Your task is to repeat, word for word, the line containing "intención de erigir un panteón para la reina" and all lines that follow it to the end of the material, and no other lines.
:: Input for this task
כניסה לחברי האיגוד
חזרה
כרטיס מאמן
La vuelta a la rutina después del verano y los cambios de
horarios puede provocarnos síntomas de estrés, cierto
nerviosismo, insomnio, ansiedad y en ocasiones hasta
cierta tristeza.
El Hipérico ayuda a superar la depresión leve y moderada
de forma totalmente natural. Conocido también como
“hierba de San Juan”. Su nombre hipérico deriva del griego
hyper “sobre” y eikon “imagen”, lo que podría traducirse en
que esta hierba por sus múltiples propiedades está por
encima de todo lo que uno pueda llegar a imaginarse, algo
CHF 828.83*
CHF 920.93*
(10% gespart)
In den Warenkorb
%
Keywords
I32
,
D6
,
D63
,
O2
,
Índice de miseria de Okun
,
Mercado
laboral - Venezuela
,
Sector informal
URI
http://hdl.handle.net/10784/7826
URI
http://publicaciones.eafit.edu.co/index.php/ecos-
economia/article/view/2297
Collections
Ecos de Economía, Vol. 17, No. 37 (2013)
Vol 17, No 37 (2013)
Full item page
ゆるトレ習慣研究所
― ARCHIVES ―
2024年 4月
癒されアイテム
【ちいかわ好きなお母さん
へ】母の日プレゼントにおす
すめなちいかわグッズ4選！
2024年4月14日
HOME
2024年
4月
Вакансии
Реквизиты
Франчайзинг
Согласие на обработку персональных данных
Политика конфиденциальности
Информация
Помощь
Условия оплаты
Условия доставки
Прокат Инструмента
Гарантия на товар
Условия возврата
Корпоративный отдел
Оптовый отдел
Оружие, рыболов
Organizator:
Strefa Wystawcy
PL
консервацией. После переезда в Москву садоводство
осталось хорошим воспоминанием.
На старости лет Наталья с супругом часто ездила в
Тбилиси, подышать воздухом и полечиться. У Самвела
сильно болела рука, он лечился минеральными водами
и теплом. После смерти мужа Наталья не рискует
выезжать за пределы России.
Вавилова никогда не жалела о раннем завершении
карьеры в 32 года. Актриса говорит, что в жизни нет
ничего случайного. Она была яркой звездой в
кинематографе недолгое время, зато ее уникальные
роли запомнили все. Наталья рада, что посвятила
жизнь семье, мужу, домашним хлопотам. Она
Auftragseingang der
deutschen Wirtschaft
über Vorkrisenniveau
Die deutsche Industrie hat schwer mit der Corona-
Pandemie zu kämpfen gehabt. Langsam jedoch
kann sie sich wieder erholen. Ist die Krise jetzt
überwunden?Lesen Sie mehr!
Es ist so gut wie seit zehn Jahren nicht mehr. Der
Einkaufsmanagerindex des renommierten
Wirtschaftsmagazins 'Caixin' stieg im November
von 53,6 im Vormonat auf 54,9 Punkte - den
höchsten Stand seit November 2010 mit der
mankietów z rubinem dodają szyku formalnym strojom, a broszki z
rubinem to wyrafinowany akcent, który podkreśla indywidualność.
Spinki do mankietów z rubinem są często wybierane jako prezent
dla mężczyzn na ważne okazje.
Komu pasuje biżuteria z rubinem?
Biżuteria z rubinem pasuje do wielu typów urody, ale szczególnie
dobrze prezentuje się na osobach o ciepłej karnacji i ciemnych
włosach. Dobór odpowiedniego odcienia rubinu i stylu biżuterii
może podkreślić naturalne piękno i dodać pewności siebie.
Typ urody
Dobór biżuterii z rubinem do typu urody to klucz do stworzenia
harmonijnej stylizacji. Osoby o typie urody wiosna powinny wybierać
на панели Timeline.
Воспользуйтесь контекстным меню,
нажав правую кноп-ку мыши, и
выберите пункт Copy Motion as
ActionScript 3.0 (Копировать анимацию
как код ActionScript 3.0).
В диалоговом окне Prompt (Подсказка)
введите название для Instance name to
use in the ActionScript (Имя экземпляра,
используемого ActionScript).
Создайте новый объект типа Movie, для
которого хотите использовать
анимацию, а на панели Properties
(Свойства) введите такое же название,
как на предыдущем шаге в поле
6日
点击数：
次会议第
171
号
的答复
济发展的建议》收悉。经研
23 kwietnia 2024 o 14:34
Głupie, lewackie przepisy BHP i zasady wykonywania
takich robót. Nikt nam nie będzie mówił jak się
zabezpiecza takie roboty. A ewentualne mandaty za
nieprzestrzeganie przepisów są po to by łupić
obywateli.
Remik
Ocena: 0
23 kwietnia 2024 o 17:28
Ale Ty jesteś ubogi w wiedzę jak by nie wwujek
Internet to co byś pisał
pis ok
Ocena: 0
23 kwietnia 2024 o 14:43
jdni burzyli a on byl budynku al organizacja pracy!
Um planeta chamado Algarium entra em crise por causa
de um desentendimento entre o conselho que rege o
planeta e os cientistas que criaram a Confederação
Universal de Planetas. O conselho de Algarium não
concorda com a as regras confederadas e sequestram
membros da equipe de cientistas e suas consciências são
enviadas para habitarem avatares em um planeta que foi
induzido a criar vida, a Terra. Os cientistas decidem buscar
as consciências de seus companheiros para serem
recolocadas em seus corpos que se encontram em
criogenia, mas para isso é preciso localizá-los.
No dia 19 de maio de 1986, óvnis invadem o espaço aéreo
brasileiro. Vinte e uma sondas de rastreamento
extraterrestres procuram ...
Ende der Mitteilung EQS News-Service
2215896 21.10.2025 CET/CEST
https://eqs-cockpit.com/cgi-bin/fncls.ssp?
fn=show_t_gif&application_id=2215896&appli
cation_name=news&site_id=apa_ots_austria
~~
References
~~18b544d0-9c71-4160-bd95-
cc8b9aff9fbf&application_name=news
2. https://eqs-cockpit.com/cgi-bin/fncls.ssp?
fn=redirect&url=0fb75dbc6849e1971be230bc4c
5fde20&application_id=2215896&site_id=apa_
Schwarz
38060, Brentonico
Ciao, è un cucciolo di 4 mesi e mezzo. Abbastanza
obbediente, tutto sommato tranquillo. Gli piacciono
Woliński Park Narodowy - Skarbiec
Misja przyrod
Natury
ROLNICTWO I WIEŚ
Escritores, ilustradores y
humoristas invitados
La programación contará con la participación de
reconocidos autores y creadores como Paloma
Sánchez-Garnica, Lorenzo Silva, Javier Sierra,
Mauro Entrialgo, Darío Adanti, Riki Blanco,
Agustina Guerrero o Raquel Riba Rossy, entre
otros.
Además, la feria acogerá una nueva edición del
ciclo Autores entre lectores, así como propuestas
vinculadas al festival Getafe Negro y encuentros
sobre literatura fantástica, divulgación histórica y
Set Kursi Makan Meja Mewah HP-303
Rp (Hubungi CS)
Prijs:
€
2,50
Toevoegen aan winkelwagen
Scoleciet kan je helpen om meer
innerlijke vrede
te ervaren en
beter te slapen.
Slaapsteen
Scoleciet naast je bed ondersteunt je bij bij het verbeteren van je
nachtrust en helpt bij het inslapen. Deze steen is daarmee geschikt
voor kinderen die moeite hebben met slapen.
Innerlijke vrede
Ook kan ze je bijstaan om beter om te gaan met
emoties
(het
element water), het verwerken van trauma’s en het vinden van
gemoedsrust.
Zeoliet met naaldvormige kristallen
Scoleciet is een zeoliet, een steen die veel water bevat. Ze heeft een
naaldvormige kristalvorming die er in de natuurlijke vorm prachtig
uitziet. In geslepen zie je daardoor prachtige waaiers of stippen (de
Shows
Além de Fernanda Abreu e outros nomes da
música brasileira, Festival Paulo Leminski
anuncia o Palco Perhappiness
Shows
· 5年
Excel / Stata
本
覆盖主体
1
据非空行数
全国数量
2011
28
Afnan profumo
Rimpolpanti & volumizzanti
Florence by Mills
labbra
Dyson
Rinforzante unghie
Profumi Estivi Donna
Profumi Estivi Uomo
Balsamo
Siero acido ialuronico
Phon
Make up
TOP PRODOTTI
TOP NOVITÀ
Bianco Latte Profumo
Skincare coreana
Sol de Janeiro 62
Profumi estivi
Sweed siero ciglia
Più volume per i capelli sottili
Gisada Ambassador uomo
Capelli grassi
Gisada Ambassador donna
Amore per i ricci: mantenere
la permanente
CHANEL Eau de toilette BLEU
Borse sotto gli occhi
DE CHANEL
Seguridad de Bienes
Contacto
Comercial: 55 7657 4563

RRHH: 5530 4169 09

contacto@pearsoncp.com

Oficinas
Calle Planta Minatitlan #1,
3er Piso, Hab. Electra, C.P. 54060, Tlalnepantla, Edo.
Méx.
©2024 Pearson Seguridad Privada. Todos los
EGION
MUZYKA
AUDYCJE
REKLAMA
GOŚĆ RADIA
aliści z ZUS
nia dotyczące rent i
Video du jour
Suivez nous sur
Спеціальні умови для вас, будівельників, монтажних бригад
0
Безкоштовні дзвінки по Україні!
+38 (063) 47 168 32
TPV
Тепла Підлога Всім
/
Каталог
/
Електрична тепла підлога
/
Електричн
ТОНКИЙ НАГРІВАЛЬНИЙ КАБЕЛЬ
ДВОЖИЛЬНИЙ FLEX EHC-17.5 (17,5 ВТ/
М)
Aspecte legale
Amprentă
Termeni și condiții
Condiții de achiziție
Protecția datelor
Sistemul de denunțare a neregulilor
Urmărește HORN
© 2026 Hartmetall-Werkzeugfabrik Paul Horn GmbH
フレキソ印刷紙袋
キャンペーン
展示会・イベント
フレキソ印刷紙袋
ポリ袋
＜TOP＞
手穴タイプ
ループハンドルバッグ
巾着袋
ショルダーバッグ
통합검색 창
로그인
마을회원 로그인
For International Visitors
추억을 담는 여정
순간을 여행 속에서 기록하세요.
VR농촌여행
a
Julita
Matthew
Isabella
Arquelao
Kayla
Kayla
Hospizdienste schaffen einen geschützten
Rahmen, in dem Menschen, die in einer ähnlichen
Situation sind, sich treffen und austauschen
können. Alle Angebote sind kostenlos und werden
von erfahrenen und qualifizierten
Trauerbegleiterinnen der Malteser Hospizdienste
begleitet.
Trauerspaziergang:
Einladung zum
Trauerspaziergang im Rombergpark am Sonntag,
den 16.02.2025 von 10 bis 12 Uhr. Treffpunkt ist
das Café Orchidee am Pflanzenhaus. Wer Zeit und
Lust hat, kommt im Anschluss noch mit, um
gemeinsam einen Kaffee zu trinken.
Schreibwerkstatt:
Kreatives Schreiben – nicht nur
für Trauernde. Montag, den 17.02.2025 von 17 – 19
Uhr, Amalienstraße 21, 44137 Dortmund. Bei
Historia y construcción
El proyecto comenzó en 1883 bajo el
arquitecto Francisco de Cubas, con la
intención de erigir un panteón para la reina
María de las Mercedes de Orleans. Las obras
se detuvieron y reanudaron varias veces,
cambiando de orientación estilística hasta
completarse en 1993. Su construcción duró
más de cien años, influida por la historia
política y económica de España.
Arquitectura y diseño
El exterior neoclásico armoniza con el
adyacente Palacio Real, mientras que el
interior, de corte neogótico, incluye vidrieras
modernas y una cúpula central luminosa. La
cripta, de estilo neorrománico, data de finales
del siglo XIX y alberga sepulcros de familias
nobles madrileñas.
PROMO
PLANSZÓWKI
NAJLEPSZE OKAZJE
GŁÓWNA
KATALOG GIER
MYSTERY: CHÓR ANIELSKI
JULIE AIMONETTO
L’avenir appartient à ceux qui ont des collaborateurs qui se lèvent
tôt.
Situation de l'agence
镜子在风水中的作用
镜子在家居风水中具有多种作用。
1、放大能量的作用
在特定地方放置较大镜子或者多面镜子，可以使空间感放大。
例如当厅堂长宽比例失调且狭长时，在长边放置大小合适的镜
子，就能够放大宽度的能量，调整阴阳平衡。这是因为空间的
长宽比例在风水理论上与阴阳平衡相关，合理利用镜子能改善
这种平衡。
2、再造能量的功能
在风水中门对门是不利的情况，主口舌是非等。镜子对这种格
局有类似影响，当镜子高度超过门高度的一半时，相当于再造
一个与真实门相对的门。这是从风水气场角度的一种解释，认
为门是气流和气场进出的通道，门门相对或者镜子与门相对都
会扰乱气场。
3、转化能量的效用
::::
### Output for this exercise:
intención de erigir un panteón para la reina
María de las Mercedes de Orleans. Las obras
se detuvieron y reanudaron varias veces,
cambiando de orientación estilística hasta
completarse en 1993. Su construcción duró
más de cien años, influida por la historia
política y económica de España.
Arquitectura y diseño
El exterior neoclásico armoniza con el
adyacente Palacio Real, mientras que el
interior, de corte neogótico, incluye vidrieras
modernas y una cúpula central luminosa. La
cripta, de estilo neorrománico, data de finales
del siglo XIX y alberga sepulcros de familias
nobles madrileñas.
PROMO
PLANSZÓWKI
NAJLEPSZE OKAZJE
GŁÓWNA
KATALOG GIER
MYSTERY: CHÓR ANIELSKI
JULIE AIMONETTO
L’avenir appartient à ceux qui ont des collaborateurs qui se lèvent
tôt.
Situation de l'agence
镜子在风水中的作用
镜子在家居风水中具有多种作用。
1、放大能量的作用
在特定地方放置较大镜子或者多面镜子，可以使空间感放大。
例如当厅堂长宽比例失调且狭长时，在长边放置大小合适的镜
子，就能够放大宽度的能量，调整阴阳平衡。这是因为空间的
长宽比例在风水理论上与阴阳平衡相关，合理利用镜子能改善
这种平衡。
2、再造能量的功能
在风水中门对门是不利的情况，主口舌是非等。镜子对这种格
局有类似影响，当镜子高度超过门高度的一半时，相当于再造
一个与真实门相对的门。这是从风水气场角度的一种解释，认
为门是气流和气场进出的通道，门门相对或者镜子与门相对都
会扰乱气场。
3、转化能量的效用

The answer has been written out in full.